# Aggregation is the name of the game

Last time we built a classifier that reliably identified known ingredients and linked to their nutritional values in the Food Data Central database (https://fdc.nal.usda.gov/). This time we’re going to try and aggregate those values over all the ingredients in a recipe.

## Aggregating nutrient values

The FDC database provides nutrient values per 100g of each ingredient. It is meaningless to add up those values directly unless we believe every recipe contains 100g of each ingredient, which sounds rather unlikely. First, we need to scale those values according to how much of the ingredient is required in the recipe. To be able to do that we need to:

- Extract the amounts from the ingredient strings (e.g.
`1 tbsp`

) - Convert the amounts to a mass in grams

When we have the mass of the ingredient in grams we simply multiply the nutrient values by `ing_mass / 100`

. For example, avocado contains 14.66g Fat / 100g. If our recipe calls for 50g of avocado then we calculate that the avocado contributes `14.66 * 50 / 100`

= `7.33`

grams of fat to the recipe.
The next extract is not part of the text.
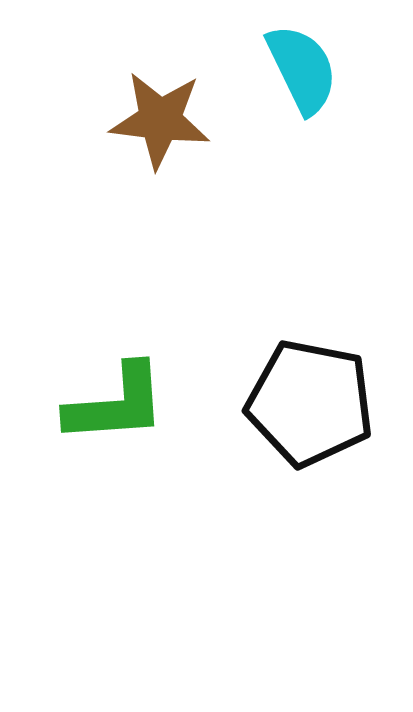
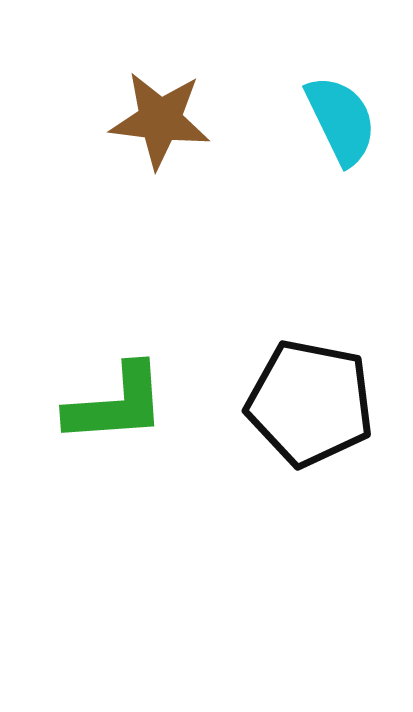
cyan semicircle: moved 39 px right, 51 px down
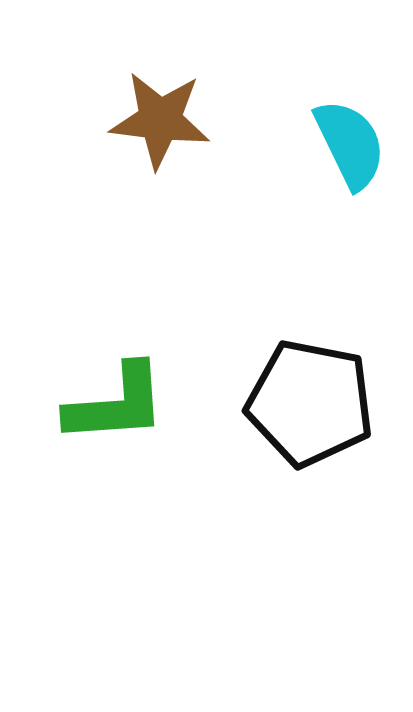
cyan semicircle: moved 9 px right, 24 px down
Once we have calculated the individual contribution of each ingredient to a given nutrient we can add them all up to find the total amount of that nutrient contained in the meal as a whole.

## Extracting amounts

We have extracted amounts from ingredient quantity strings in a previous article but there is a bit more to do here to make sure we pick the right amount(s) in cases where more than one is present.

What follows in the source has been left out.